This project is an Exploratory Data Analysis (EDA) focused on Data Center energy efficiency, addressing the critical correlation between workload, temperature, and electrical power consumption.
Originally structured at an academic level and converted into a clean Python script, the goal of this repository is to demonstrate skills in data cleaning, statistical inference, and graphical visualization applied to infrastructure metrics.
- Automatic Extraction: Autonomously consumes the
programmer3/data-center-cold-source-control-datasetdataset via Kaggle API. - Treatment and Normalization: Renames extracted columns to clear English standards (
workload,temperature,power_consumption,cooling_parameters), converts data to numeric types, and handles null values using robust medians. - Outlier Analysis: Identifies critical peaks in temperature and processing using the Interquartile Range (IQR) technique, removing anomalies and sensor noise.

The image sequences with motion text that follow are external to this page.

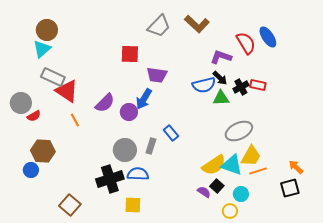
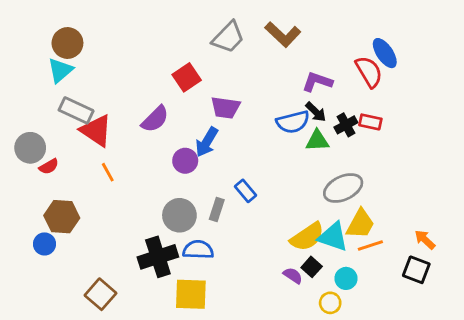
red semicircle: (246, 43) -> (369, 72), moved
red square: (130, 54) -> (187, 77), turned -36
purple semicircle: (105, 103) -> (155, 119), moved
black square: (290, 188) -> (416, 270), turned 36
yellow square: (133, 205) -> (191, 294), size x1.4

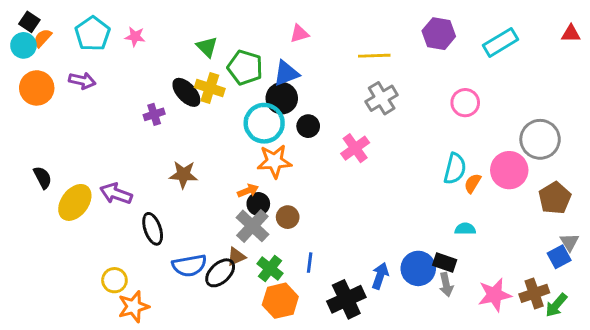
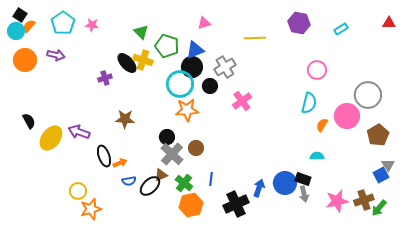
cyan rectangle: (500, 42) -> (341, 29), size x0.6
gray cross: (382, 98) -> (225, 67), moved
cyan semicircle: (455, 169) -> (309, 103), moved
orange arrow: (248, 191) -> (120, 163), moved
black circle: (258, 204) -> (167, 137), moved
blue semicircle: (189, 266) -> (129, 181), size x0.6

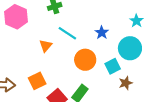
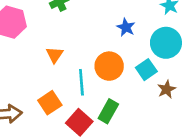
cyan line: (67, 33) -> (81, 82), moved, turned 60

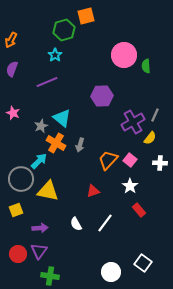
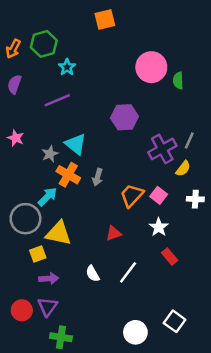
green hexagon: (64, 30) -> (44, 44), moved
yellow square: (16, 210) -> (38, 254), moved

- Relevant Feature Engineering:
esforco_energia: Energy cost relative to workload.risco_termico: Thermal evaluation versus cooling parameters.
- Visual Insights (Charts):
- Population histograms.
- Comparative boxplots showing data before and after outlier removal.
- Variable correlation heatmap.
- Scatterplot between workload and power.
├── main.py # Main Python script containing data routine, engineering, and plotting
└── .github/ # CI workflows and issue templates
Install the main dependencies and run the script:
pip install pandas numpy matplotlib seaborn scikit-learn kagglehub
python main.pyAnalysis developed for exploratory purposes in green IT management and operational stability.